> Assigned task
Only one range belongs in the answer: the line holding "May. 20, 2019" through the last line of the records, reproduced as is.

[Collected data entries]
──────────────────────────────
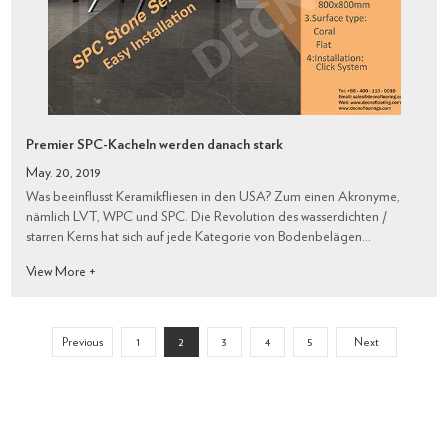
Premier SPC-Kacheln werden danach stark
May. 20, 2019
Was beeinflusst Keramikfliesen in den USA? Zum einen Akronyme,
nämlich LVT, WPC und SPC. Die Revolution des wasserdichten /
starren Kerns hat sich auf jede Kategorie von Bodenbelägen
ausgewirkt, und Keramik ist gegen diesen Wettbewerbsdruck nicht
View More +
immun.
Previous
1
2
3
4
5
Next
──────────────────────────────
> Reply to the task
May. 20, 2019
Was beeinflusst Keramikfliesen in den USA? Zum einen Akronyme,
nämlich LVT, WPC und SPC. Die Revolution des wasserdichten /
starren Kerns hat sich auf jede Kategorie von Bodenbelägen
ausgewirkt, und Keramik ist gegen diesen Wettbewerbsdruck nicht
View More +
immun.
Previous
1
2
3
4
5
Next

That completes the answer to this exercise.